Collected data
------
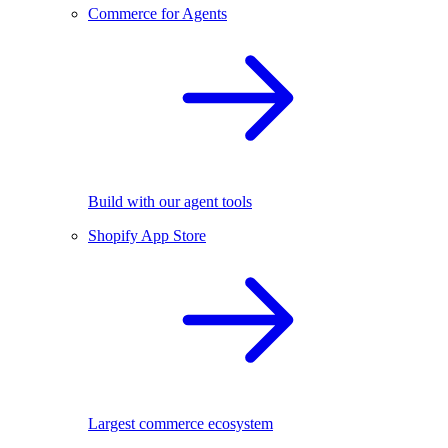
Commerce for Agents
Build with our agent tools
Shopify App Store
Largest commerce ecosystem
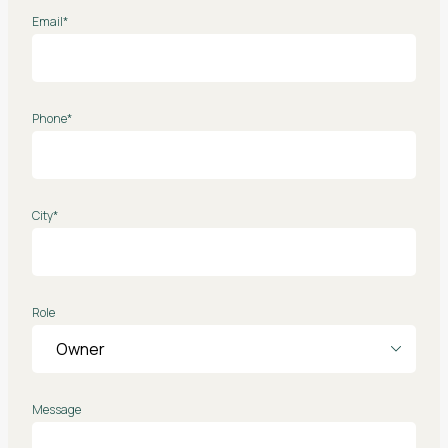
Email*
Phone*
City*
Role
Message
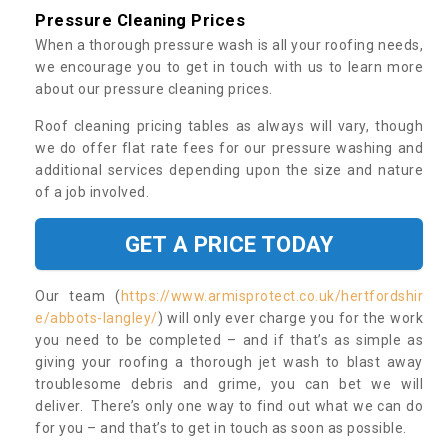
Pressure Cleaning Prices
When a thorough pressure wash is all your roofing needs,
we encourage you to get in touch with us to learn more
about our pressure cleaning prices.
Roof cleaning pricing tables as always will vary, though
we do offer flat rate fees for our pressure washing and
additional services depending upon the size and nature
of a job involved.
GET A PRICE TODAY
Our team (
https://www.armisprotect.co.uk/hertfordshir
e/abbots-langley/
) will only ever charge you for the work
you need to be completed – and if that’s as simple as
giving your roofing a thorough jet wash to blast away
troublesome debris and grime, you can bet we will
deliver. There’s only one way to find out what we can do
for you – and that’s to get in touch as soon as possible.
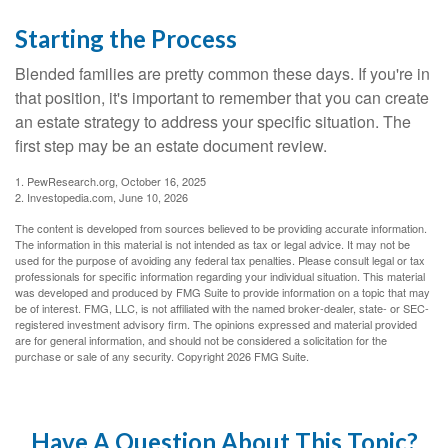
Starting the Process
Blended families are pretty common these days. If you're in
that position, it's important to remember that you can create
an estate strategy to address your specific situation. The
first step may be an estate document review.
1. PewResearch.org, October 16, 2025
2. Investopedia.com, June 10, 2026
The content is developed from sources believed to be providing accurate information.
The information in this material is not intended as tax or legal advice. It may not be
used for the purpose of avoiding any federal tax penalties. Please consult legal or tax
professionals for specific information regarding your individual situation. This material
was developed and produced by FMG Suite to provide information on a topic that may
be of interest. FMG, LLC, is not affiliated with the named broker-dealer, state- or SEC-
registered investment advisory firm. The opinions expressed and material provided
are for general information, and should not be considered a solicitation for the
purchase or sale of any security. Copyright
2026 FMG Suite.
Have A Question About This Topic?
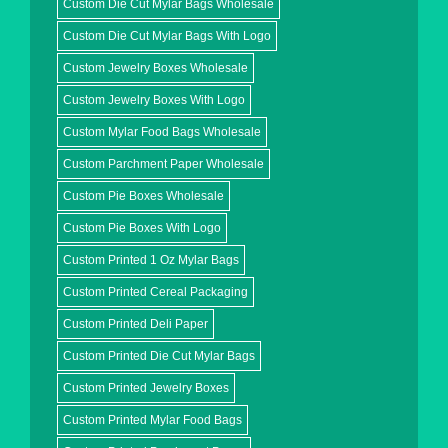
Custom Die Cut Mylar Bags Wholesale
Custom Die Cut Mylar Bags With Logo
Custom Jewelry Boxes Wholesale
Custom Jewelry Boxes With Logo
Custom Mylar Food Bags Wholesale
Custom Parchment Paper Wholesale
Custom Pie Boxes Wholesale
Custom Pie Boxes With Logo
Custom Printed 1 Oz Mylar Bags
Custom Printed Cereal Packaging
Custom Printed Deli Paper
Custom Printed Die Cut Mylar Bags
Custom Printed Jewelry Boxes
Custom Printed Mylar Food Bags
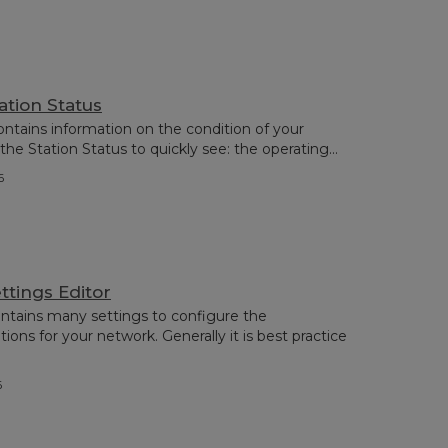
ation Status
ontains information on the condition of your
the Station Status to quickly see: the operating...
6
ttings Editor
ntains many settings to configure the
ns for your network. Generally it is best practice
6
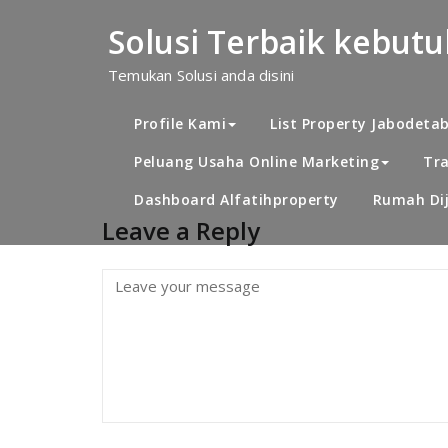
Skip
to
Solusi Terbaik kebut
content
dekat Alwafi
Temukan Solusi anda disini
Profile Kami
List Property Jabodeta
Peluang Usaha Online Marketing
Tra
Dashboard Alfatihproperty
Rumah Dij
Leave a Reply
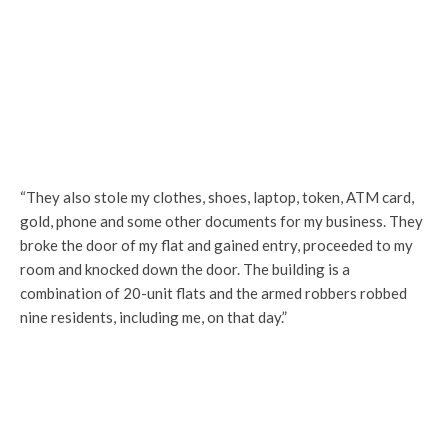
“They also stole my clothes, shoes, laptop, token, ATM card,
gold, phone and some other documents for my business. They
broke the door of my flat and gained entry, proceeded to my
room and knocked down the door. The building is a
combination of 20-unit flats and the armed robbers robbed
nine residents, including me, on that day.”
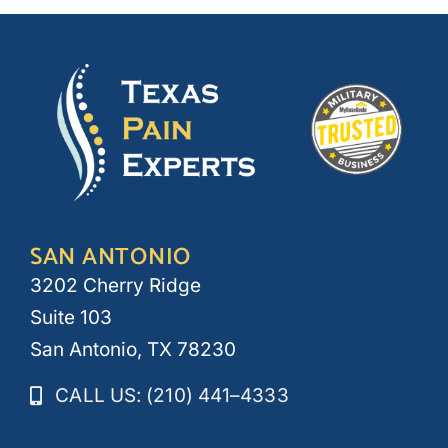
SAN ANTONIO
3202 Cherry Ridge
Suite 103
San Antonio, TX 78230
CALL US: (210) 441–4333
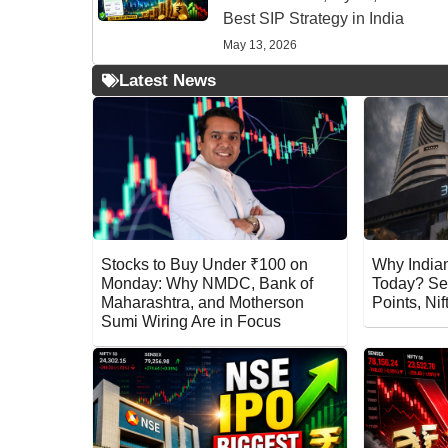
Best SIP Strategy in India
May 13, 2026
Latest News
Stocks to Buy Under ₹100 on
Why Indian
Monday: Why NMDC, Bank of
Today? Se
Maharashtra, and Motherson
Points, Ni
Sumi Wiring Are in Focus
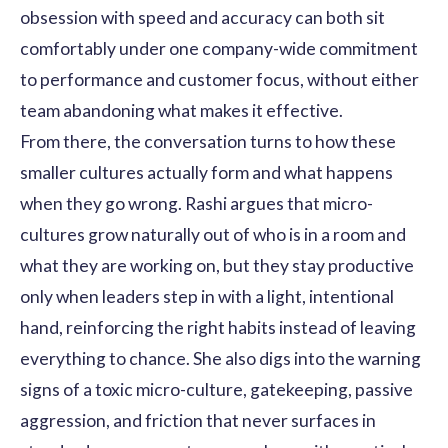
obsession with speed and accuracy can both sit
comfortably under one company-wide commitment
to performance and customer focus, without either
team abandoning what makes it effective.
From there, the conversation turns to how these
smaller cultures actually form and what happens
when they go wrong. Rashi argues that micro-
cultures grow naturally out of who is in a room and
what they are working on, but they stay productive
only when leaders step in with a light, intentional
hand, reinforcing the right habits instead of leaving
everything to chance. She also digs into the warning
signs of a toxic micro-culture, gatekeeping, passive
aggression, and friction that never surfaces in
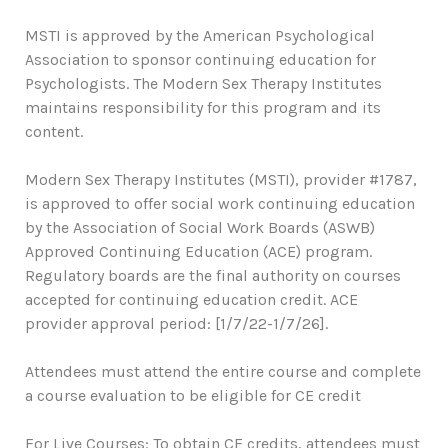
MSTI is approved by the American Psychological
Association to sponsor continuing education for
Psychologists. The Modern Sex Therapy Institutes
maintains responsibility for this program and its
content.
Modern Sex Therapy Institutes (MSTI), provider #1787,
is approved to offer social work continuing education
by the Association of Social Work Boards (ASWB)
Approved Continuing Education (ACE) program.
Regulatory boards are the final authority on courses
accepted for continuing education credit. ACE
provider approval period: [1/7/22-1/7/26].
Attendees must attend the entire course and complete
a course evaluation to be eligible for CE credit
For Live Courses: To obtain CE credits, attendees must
------
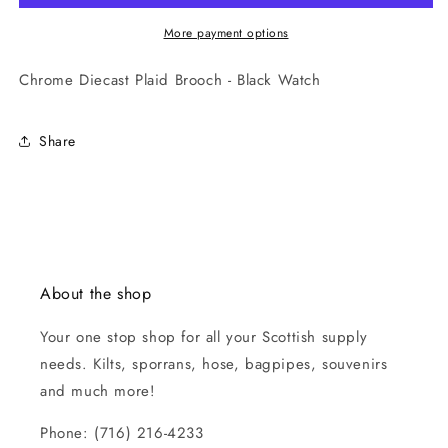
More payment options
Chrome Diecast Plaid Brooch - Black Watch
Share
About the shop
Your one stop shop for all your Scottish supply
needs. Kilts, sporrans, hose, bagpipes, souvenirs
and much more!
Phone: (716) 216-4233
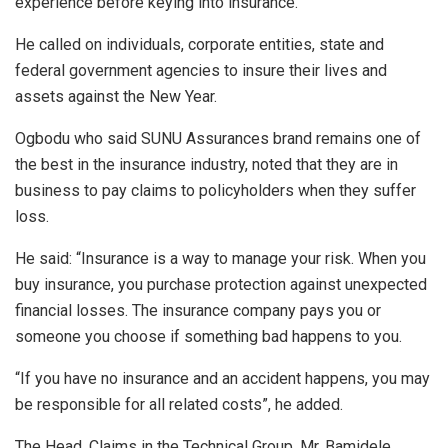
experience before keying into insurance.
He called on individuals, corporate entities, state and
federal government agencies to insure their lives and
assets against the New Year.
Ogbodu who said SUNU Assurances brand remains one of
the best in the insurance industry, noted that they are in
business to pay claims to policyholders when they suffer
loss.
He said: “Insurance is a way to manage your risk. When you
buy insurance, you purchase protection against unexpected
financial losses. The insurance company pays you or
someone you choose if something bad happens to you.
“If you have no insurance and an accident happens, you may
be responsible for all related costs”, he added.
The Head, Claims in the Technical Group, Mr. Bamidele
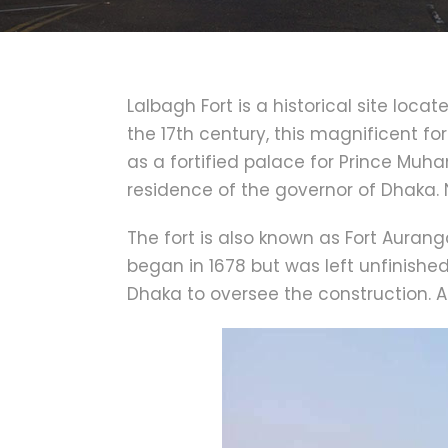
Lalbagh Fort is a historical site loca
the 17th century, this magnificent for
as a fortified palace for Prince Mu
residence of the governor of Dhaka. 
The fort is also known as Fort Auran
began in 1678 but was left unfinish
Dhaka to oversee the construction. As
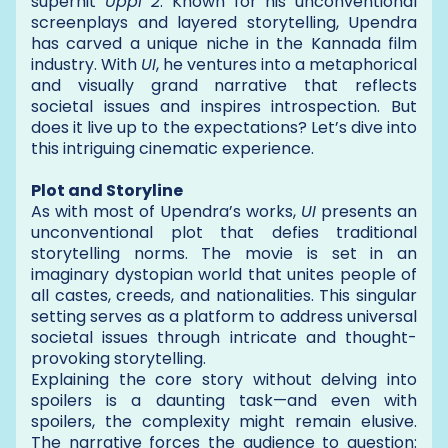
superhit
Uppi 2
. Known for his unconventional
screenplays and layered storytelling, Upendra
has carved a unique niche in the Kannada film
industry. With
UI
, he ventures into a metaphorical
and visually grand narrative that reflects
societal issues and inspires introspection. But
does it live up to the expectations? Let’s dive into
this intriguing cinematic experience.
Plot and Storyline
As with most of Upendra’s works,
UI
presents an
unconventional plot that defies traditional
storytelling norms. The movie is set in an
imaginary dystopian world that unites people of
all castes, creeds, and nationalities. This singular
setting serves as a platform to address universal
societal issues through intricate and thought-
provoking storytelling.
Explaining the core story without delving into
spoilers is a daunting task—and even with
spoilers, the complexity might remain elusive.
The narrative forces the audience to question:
------
Wherever the string "only" appears in a line of the records, copy that line.

▸ **Exercise solution**
) will only ever charge you for the work
deliver. There’s only one way to find out what we can do
only when leaders step in with a light, intentional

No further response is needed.